Work task
Each line from the one containing "agosto 2023" to the end of the records should be copied exactly, and no other line.

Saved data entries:
::::

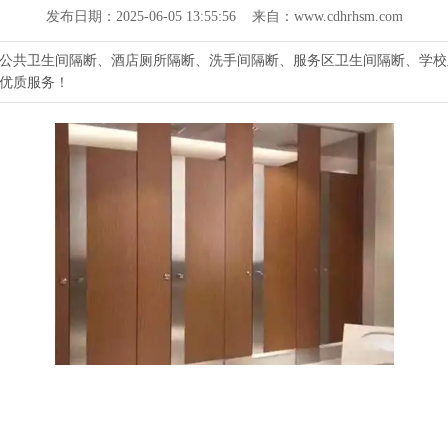
发布日期：2025-06-05 13:55:56 来自：www.cdhrhsm.com
公共卫生间隔断、酒店厕所隔断、洗手间隔断、服务区卫生间隔断、学校
优质服务！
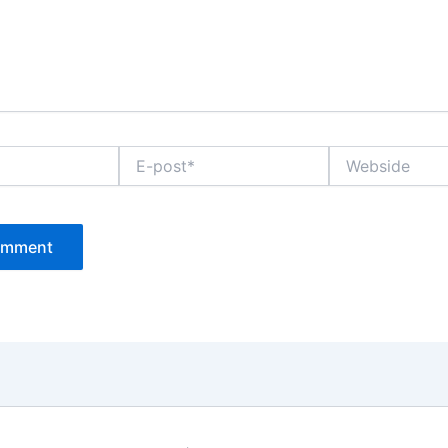
E-
Webside
post*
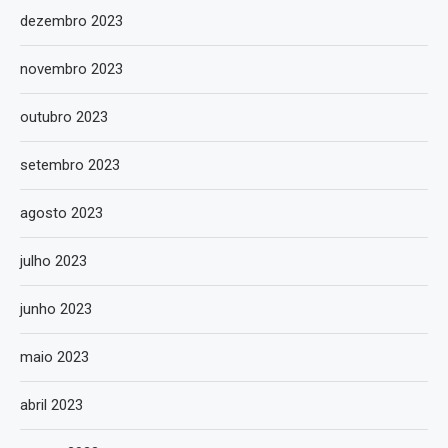
dezembro 2023
novembro 2023
outubro 2023
setembro 2023
agosto 2023
julho 2023
junho 2023
maio 2023
abril 2023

::::

Written response
agosto 2023
julho 2023
junho 2023
maio 2023
abril 2023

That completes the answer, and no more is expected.